D’abord, si l’accusation à l’égard du corps médical est explicite, la mise en cause du pouvoir politique est beaucoup plus ambiguë, du fait qu’elle passe par le détour de la fable et de figures royales fort éloignées du système politique français – et la fidélité de A. Mnouchkine au gouvernement socialiste et particulièrement au vainqueur de 1981 constitue sans doute l’une des explications de cette discrétion. En outre, l’ordre du monde auquel se réfère la pièce diffère de celui à l’œuvre dans la cité du théâtre de lutte politique, et le rend même impossible, parce que le principe organisateur du monde est d’ordre divin. Certes, « la justice non juste n’est pas une fatalité » 1191 , mais il est moins question pour la mère de justice que de « pardon » 1192 , et de plus, le vrai procès, la justice véritable, sont référés à la notion de « miracle. » 1193 En outre – et en conséquence – si la pièce met en scène un procès, son issue est équivoque. La pièce ne comporte pas une fin mais plusieurs, qui opposent l’ordre terrestre et l’ordre divin. Le Salut n’a lieu que dans l’au-delà, justement parce que « cette fin est insupportable pour être la fin dernière. [La nuit] sen[t] qu’il nous faut un épilogue qui nous rende le souffle. » 1194 L’on pourrait considérer que l’échec que raconte la pièce dans l’ici-bas permet d’inciter le spectateur à reprendre le flambeau de l’action, à se muer lui-même en acteur : « Notre pièce est finie, mais que la vôtre commence. A votre tour, obstinez-vous à vouloir que le juste advienne justement » 1195 , et entend s’inscrire dans l’ambition « propédeutique » à l’action politique héritée du théâtre épique. C’est aussi la réponse avancée par A. Mnouchkine à ceux qui reprochaient au spectacle un fatalisme. 1196 Mais elle avoue également que la fin est inspirée par la foi qu’elle partage avec Hélène Cixous, et de fait, la tragédie opère dans La Ville Parjure à la fois comme structure dramaturgique et en tant que vision du monde, référée à un fatum.
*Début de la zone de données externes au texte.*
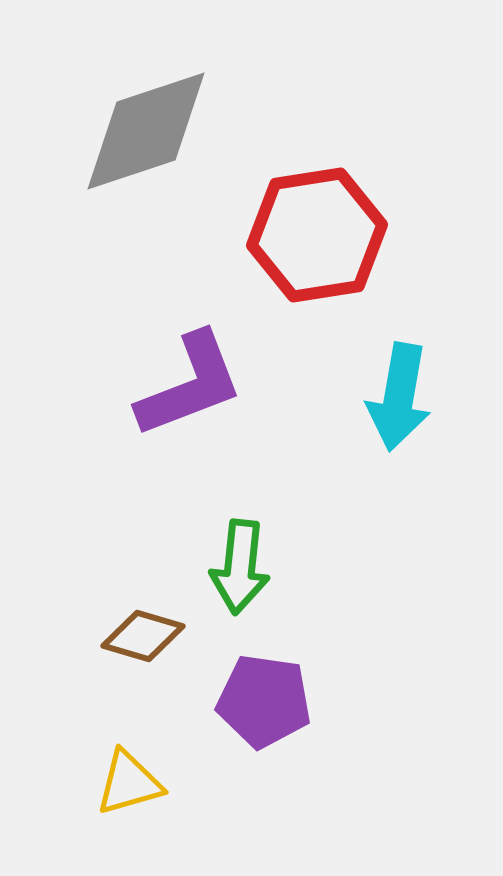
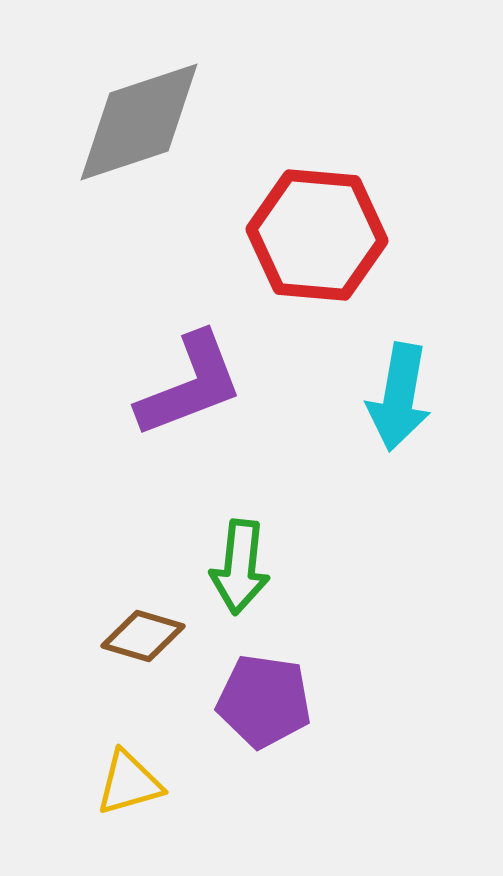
gray diamond: moved 7 px left, 9 px up
red hexagon: rotated 14 degrees clockwise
Le thème du sang contaminé est essentiellement référé à l’histoire mythique et théâtrale, comme en témoigne le choix de la forme tragique et la présence des Erinyes. L’échelle temporelle est on ne peut plus large puisque « les événements de ce récit se sont produits entre 3500 ans avant Jésus-Christ et 1993. » 1197 L’histoire et l’histoire théâtrale sont articulées dans cette pièce, procès littéraire dont la fonction politique est corrélée à sa nature de récit symbolique. Ainsi, s’il est question de « révolution » 1198 , c’est pour qualifier le fait qu’« une fois, il faut qu’une histoire triste finisse bien » 1199 . Parce qu’il s’agit de rendre hommage à des êtres morts ou qui vont mourir « sans qu’un juste récit les accompagne » 1200 , « il ne saurait être question de bâcler un drame qui va hanter les mémoires des nations pendant plusieurs générations par une scène de vengeance à la 6,4,2 ». 1201 Comme dans la tragédie antique, deux ordres s’affrontent ainsi, incarnés respectivement par Eschyle et par les Erinyes, qui se veulent l’une et les autres les metteurs en scène de ce procès. Et la pièce prend parti contre l’ordre qui « dresse les citoyens les uns contre les autres » 1202 , qu’il s’agisse de l’ordre qui règne dans La Ville Parjure ou de l’ordre – du désordre – que risque d’amener la soif de vengeance que manifestent les Erinyes. Refus d’être « citoyen d’un asile de fou » 1203 et rejet de la ville qui « dresse son théâtre pour la guerre et creuse ses tranchées » 1204 , opposant les citoyens en « deux camps » 1205 .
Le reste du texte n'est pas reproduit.